**EXERCISE INSTRUCTIONS:** Which lines come from the start of the records through the line that holds "Сладкое вознаграждение для ваших"? Write them out word for word.

# # # # #

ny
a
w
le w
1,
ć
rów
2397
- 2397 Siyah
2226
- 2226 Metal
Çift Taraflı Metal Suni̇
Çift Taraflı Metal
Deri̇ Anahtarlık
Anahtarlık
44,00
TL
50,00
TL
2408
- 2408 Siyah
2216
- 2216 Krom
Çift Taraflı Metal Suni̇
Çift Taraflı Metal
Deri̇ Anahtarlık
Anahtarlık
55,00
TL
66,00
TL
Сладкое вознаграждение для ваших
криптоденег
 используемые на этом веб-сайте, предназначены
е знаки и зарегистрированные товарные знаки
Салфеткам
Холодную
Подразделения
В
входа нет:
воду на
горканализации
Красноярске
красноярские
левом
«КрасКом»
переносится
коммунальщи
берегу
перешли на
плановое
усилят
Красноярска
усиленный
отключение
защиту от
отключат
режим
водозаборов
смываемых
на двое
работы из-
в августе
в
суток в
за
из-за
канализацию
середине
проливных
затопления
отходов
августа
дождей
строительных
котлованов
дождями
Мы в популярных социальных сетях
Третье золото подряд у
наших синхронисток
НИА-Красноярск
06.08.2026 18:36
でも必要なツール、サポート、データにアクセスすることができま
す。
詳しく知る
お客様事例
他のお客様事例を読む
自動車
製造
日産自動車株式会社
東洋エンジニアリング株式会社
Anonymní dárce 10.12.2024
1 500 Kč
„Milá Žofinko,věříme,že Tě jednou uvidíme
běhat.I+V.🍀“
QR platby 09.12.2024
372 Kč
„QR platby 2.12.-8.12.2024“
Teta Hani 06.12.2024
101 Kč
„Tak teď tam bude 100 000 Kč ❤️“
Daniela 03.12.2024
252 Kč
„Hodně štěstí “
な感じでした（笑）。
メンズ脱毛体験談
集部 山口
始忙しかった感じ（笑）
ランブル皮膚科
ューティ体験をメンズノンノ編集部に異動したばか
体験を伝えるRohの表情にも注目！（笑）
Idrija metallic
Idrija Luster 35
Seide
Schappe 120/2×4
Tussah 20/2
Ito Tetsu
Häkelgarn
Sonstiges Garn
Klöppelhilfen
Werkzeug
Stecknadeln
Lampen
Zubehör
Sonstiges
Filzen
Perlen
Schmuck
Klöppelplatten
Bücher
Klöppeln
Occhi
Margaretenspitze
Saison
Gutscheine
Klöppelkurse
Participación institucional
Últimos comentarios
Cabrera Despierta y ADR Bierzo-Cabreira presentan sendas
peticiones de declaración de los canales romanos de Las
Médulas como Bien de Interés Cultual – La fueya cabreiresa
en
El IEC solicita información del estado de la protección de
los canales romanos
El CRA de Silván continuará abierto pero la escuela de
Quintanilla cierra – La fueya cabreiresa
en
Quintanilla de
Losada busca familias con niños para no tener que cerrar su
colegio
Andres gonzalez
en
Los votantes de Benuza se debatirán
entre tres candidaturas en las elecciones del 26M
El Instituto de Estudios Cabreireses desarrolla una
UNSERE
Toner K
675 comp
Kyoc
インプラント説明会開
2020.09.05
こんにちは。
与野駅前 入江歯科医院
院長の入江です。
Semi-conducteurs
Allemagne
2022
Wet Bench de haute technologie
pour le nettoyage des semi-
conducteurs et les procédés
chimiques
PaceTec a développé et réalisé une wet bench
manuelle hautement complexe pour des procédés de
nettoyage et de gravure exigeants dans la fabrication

# # # # #

**RESPONSE BELOW:**
ny
a
w
le w
1,
ć
rów
2397
- 2397 Siyah
2226
- 2226 Metal
Çift Taraflı Metal Suni̇
Çift Taraflı Metal
Deri̇ Anahtarlık
Anahtarlık
44,00
TL
50,00
TL
2408
- 2408 Siyah
2216
- 2216 Krom
Çift Taraflı Metal Suni̇
Çift Taraflı Metal
Deri̇ Anahtarlık
Anahtarlık
55,00
TL
66,00
TL
Сладкое вознаграждение для ваших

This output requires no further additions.